It downloads comments from a YouTube video, filters out low-value comments, clusters the remaining comments, and gives you a summary of the main arguments and observations made by the commenters.
The aim is simple: a creator, journalist, writer, or researcher should be able to see what people are really saying without reading thousands of comments by hand.
Chorus was built as part of the [Hugging Face Small Model Hackathon](https://huggingface.co/build-small-hackathon). It is not finished software. The current working target is YouTube. Other social networks may be added later.

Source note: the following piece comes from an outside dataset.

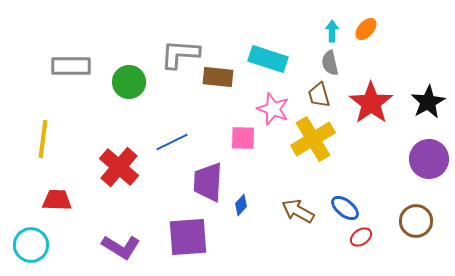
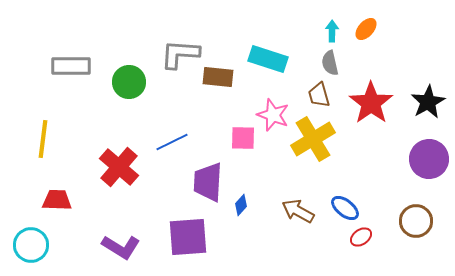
pink star: moved 6 px down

Chorus was *designed to run locally*. Comment fetching, filtering, ranking, clustering, and summarising can all run on your own PC (I'm running it on an AMD Ryzen 9 5950X from 2020). The default setup uses a local [llama.cpp](https://github.com/ggml-org/llama.cpp) server for LLM calls and a local BERTopic embedding model for clustering. You can also point Chorus at a hosted OpenAI-compatible LLM endpoint if you prefer to run the LLM in the cloud. The version of this app which is deployed on Hugging Face, uses an LLM hosted at [Modal.com](https://modal.com) (Thanks to the free credits Modal provided for participants in the Hackaton). A lot of work was done to make it return good enough results within an acceptable amount of time, on hardware without a powerfull GPU. A lot of filtering happens in Python code, before expensive LLM calls are made.
## What Chorus does
Given a YouTube video URL, Chorus:
1. Fetches the video comments with the YouTube API.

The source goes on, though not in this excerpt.